There is a system that allows advanced product search on websites in real time (‘live’ search). It’s called Ajax technology.
When visitors to a website start typing search keys, they display the corresponding results thanks to this system by the plugin with which the search is done instantly.
In practice, it is a software development technique that allows you to create interactive web applications (Rich Internet Application).
The basis for developing HTML applications with this system is an exchange of background data between web browsers and servers. What is this exchange for? To dynamically update a web page without the user having to reload.
This technology is called asynchronous because the process by which the data requested from the server is loaded in the background does not interfere with the behavior of the page.
Ajax technology: what it is
AJAX is a multi-platform technique, i.e. it can be used on many operating systems, IT architectures and web browsers.
Many open source implementations of libraries and frameworks can be found.
It is not a new individual technology: it contains a series of technologies to be used together.
AJAX technology uses a combination of:
– HTML (or XHTML) and CSS in reference to markup and style;
– XMLHttpRequest, object for the asynchronous exchange of data between the user’s browser and the web server. In some cases, an iframe object can be used as an alternative for exchanging data with the server or, in other cases, <script> tag to be added dynamically (JSON);
– XML to be used as a data exchange format. In fact, any type of format can be used (preformatted HTML, JSON, EBML, plain text). These are files dynamically generated by scripts on the server front.
Web applications that use Ajax require certain browsers, including Google Chrome, Firefox, Opera, Konqueror, Safari. However, consider that Opera does not work for formatting XSL objects.
To check browser compatibility you can help by consulting libraries such as SourceForge’s Sarissa.
Static and dynamic web pages
The pages of the different websites behave differently, indeed in two main ways: static and dynamic.
The most common typology is the static one which, once written, remains such in terms of content and can be modified if the relative file is changed.
Dynamic pages, which are becoming increasingly popular on websites, work differently. The contents are updated within a database while the dynamic pages pick up the latest contents in real time and then present them to the user.
Compared to static pages, the contents of dynamic pages can change without having to rewrite the pages. The web server runs a program that generates the new page to show to visitors.
Continuous browser-server-browser interactions occur in dynamic pages. For each interaction, the page is totally recompiled and sent to the browser.
Ajax feeds the dynamic pages. Use your browser to request new content.

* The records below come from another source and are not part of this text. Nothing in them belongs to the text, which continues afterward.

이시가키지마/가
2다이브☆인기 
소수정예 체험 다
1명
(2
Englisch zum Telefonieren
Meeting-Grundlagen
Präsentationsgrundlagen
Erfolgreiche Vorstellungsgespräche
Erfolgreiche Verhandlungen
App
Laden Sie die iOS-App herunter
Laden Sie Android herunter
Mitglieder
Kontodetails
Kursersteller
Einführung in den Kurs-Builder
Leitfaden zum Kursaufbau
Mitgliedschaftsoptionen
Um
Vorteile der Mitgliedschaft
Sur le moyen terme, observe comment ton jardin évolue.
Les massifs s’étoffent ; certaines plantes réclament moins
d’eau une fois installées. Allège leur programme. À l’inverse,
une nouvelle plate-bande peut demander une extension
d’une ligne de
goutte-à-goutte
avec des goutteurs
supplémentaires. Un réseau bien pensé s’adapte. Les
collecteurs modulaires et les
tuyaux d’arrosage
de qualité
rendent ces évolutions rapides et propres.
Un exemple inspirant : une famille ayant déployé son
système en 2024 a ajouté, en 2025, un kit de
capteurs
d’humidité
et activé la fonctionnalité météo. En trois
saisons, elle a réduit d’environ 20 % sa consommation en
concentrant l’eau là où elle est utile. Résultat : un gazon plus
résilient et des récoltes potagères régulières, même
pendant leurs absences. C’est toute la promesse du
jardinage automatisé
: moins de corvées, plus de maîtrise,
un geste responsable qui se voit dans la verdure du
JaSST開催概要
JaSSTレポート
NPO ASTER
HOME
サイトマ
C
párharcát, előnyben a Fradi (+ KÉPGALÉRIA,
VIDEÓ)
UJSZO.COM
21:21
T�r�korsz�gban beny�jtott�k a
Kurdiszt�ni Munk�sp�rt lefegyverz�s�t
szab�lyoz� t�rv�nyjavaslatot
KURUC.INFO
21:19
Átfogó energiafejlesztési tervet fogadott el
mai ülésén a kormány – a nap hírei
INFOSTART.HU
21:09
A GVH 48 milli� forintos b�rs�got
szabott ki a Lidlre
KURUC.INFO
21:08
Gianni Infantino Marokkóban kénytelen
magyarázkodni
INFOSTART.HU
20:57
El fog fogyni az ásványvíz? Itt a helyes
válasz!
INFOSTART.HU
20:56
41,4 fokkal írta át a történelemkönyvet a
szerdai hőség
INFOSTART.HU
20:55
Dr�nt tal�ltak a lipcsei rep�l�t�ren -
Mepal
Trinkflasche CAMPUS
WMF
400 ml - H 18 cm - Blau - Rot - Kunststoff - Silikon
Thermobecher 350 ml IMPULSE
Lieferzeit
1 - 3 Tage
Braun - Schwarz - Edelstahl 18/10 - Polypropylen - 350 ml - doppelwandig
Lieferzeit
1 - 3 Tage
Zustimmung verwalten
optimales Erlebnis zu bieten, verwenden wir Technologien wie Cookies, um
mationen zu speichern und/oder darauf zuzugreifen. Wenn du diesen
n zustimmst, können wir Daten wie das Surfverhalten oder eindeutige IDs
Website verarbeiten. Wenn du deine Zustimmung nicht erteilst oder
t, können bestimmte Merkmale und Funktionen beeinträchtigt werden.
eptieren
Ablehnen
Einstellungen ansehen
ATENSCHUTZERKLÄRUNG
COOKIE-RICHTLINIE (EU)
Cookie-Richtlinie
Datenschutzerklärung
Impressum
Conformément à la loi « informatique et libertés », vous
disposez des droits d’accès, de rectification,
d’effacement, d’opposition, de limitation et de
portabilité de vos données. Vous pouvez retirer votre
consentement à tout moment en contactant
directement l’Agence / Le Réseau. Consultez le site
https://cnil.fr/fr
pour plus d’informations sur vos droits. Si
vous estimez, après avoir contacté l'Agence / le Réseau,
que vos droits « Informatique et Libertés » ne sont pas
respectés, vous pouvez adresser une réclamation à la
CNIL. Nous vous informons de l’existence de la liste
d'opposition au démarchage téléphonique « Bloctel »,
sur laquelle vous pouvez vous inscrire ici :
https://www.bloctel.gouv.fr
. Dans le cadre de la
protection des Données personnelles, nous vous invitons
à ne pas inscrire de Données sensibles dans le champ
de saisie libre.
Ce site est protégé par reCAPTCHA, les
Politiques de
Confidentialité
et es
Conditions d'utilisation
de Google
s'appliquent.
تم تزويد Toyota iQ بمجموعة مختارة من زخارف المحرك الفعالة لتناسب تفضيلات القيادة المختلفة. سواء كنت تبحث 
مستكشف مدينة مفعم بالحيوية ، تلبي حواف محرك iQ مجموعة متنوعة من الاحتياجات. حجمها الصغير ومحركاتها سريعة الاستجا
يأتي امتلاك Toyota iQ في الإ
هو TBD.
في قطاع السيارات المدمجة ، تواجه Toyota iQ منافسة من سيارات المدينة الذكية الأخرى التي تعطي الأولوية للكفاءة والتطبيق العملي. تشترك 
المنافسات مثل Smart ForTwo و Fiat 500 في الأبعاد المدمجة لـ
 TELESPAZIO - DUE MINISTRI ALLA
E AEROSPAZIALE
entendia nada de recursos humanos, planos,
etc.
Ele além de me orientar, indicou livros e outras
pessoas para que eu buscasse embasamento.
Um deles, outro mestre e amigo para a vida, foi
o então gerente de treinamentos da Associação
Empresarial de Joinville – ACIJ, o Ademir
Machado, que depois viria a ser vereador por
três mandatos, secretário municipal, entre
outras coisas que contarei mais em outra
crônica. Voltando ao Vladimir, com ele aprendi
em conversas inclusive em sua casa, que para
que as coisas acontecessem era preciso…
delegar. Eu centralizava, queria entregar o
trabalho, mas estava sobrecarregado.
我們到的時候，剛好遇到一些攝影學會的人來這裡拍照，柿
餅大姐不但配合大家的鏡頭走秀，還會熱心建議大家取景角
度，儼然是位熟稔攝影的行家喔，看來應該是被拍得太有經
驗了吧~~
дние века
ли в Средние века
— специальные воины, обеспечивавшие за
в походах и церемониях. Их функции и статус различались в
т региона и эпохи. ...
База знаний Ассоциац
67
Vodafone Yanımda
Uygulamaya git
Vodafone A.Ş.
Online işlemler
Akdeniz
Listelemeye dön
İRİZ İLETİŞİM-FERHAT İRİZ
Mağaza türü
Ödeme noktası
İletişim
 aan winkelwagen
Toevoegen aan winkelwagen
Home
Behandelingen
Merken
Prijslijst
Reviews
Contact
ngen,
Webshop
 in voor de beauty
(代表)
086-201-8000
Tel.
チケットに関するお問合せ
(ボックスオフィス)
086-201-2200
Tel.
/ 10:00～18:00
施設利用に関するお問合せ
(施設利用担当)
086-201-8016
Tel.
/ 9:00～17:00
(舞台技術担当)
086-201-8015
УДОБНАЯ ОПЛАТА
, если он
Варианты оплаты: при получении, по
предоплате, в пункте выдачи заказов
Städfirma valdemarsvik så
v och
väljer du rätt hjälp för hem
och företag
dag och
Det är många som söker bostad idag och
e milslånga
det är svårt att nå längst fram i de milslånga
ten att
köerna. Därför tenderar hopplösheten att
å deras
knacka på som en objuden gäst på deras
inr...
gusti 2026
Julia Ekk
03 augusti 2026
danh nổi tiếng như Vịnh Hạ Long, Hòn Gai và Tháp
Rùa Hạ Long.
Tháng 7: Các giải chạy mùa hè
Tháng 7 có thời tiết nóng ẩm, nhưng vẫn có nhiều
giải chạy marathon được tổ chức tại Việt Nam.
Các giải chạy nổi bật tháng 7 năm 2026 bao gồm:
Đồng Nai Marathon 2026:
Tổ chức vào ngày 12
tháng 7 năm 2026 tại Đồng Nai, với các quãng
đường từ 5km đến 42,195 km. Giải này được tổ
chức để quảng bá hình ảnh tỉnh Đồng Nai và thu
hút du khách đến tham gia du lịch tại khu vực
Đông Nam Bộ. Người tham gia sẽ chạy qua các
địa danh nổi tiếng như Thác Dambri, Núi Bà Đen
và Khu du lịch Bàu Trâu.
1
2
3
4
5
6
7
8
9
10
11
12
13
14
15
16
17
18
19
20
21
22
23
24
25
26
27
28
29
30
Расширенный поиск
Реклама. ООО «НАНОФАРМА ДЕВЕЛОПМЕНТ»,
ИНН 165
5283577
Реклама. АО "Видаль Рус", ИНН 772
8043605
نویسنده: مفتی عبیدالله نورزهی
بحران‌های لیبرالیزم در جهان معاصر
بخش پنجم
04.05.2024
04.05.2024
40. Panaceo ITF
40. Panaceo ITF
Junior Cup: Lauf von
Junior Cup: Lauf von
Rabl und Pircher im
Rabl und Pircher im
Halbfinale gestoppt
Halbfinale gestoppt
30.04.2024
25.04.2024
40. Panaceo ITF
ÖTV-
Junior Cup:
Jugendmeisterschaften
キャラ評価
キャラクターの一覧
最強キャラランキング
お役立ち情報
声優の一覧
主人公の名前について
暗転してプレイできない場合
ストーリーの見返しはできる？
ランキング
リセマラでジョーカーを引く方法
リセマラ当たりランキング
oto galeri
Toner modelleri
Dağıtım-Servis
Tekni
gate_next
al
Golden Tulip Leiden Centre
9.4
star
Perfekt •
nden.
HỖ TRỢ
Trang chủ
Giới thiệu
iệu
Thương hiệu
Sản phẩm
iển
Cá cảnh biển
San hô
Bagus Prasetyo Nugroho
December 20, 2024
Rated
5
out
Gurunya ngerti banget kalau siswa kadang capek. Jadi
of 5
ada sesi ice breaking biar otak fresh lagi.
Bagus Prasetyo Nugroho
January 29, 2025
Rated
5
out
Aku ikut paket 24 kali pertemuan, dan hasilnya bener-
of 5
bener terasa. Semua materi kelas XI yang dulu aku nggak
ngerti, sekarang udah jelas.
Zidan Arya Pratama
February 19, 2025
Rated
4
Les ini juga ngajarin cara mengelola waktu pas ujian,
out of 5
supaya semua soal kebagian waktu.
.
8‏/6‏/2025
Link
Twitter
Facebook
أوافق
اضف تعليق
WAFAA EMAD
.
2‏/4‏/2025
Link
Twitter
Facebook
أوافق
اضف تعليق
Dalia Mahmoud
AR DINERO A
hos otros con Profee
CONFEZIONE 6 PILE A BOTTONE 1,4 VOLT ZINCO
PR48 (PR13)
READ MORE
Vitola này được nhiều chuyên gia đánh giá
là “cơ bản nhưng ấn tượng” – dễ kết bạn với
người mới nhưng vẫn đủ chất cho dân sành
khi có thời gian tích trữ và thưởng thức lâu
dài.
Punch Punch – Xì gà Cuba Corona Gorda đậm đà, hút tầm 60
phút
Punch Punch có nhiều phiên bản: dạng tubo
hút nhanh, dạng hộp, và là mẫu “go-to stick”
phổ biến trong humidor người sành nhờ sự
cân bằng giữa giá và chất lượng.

When it receives them, it allows you to edit the current page in real time, without having to reload and view it.
In practice, here’s what happens with AJAX:
1) the browser requests the product list page.html;
2) the server receives the request, searches for the file and sends it to the browser;
3) the browser displays the page;
4) the visitor makes a request to update contents;
5) the browser requests new content from the web server which, in turn, sends it;
6) at this point, the browser inserts the new contents into the page without reloading it.
What are the advantages of Ajax technology?
Ajax allows extended functionality such as the following:
– improvement of automatic saving;
– monitoring of revisions;
– session management;
– access timeout;
– notifications about blocking a post in the presence of multiple editors.
With the classic web applications, users can fill in forms which, once sent, generate the sending of a request to the web server that responds by showing a new page or blocking.
Doing so in the long run takes a lot, too much bandwidth and all this can lead to a slowdown of the user interface.
How do Ajax applications behave instead?
They can send requests to the server aimed at obtaining only the necessary data.
As a result, they allow you to reduce the amount of data exchanged between browsers and servers and the process speeds up because data processing time is reduced.
Let us give you a trivial example: choosing a new nickname when creating an account on a website. With classic systems, if the chosen name already existed, you should fill in the whole form before you realize that the name exists and that, therefore, you have to change it.
By applying Ajax, however, after introducing a check on the onChange or OnKeyUp event of the text box, the site can immediately warn you that the name entered is not valid because it already exists.
Ajax technology: pros and cons
The great advantage of AJAX we have just described: it is the extreme speed with which an application responds to user inputs.
The biggest problem in applying this technology is that, without adopting suitable countermeasures, applying it could render the browser’s ‘Back’ button unusable.
This type of application does not allow you to navigate from one page to another.
Simply update a single fraction of the same document.
Google, to overcome the problem, uses a stratagem in its Google Maps: instead of using XMLHttpRequest it sends an invisible iframe to obtain the search result.
The latest generation HTML5 technologies, allowing to manage the browser history, solve the problem in 4 phases:
1) Block the refresh process with an event.preventDefault ()
2) Adoption of a new entity in the history through history.pushState method (state_object, title, link)
3) Request in the AJAX application
4) Handling of the popstate event.
We need to work hard with Ajax application design to solve the main page orientation problem.